Act Now to Integrate Your Security Data

Over the past five years, I’ve spoken with numerous companies in the IT and physical security industries about their concerns and their goals. Put simply, the physical security and IT functions traditionally have operated in siloes, leading to hesitation about integrating the two departments.

Speaking from personal experience with both functions, I can say with authority that early IT/security engagement pays dividends for an organisation. However, I consistently hear three key themes regarding the hesitation to integrate — all revolving around (you guessed it) data.

Integrate systems sooner, not later
The most common theme is the convergence of IT and security data. Interestingly, most of the individuals who have spoken with me (if not all) have had theories and concepts about why and how convergence should be approached, but very few have ventured beyond theories to implement an actual solution.

From workplace email to security devices and systems, today’s businesses have large IT and security system portfolios that generate huge amounts of unstructured data. This data, though intended to make our jobs easier and more effective, can easily become overwhelming. If companies don’t act soon to ensure that all their systems and technologies are integrated effectively, they face creating a data glut that will make it almost impossible to focus and act on critical information in a timely manner.
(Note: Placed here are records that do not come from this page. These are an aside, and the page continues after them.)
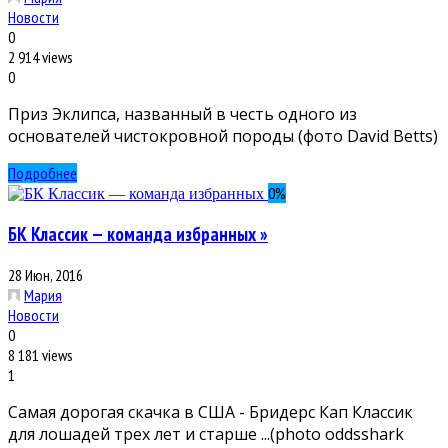
Новости
0
2 914 views
0
Приз Эклипса, названный в честь одного из
основателей чистокровной породы (фото David Betts)
Подробнее
0
%
БК Классик — команда избранных »
28 Июн, 2016
Мария
Новости
0
8 181 views
1
Самая дорогая скачка в США - Бридерс Кап Классик
для лошадей трех лет и старше ...(photo oddsshark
Imagine this: An employee badges in at the front door of a company’s London headquarters. Five minutes later, that same employee is shown logging into a secure computer terminal in Los Angeles. If, as at many organisations, the company’s IT and physical security teams function primarily as separate units, they may not catch the discrepancy (and possible breach) for days — a huge and potentially disastrous oversight.

IP data security
The second theme I hear about is data security, mainly associated with the IP enablement of traditional security systems — access control systems, video surveillance, etc. Many traditionalists fear IP-enabling their devices over the corporate network will expose them to threats. These people argue that the network is not secure. Others see IT as a threat to their department (if we allow IT to manage the infrastructure on which the security systems reside, we will no longer be in control).

Yet the truth is that poorly maintained, aging security networks — susceptible to viruses and uncontrollable bandwidth demands — are actually an even bigger threat to organisational security.

Cost of integration
The third theme offered by many traditionalists who avoid newer, more data-friendly technologies is the costs incurred by allowing IT to maintain business-critical applications. Most security departments are used to working with third parties, but this approach is not consistent with the business-critical applications already embraced by other departments.

To ensure consistency, IT (not a third-party security provider with limited company knowledge) should have primary responsibility for overall infrastructure: servers, networks, computer workstations, etc.

In my experience, early IT engagement can actually save companies money over the long term. Here’s how.

• Procurement: IT departments are often on preferred supplier terms with some of the world’s largest IT/technology companies. As a result, their buying power is much better than other departments, enabling them to slip into the role of system integrator.
• Leveraging infrastructure: Whether it means using the company network or virtual machines to host your business-critical applications, leveraging previous investments reduces expenditures and increases ROI.
• First-line support: Unlike most vendor service providers, corporate IT help desks typically operate 24/7 and can triage calls by resetting devices and guiding operators before escalating to an external service provider for a callout charge. If you think about it, this is no different from how your company email, CRM systems (such as Salesforce), and other business applications operate.

The solution and bridge is PSIM
To integrate and optimise security and operational efforts along these lines, one solution that agencies and organisations worldwide are increasingly embracing is physical security information management (PSIM) software.

As organisations invest in increasingly complex IT solutions to manage and reduce risk for employees, visitors, customers, and material assets, PSIM promises to play a central role — unifying and integrating platforms and systems and helping to maximise investments in security and operational solutions. This will push the industry closer to more effective risk management strategies that help agencies and organisations assess, prioritise, and manage risks and needs with a holistic view of the enterprise to improve operations and adapt and respond to ever-changing threats.

Looking ahead to the next 11 months, it is clear that PSIM will serve as a critical tool for organisations and agencies struggling to bridge the gap between their physical and IT security solutions.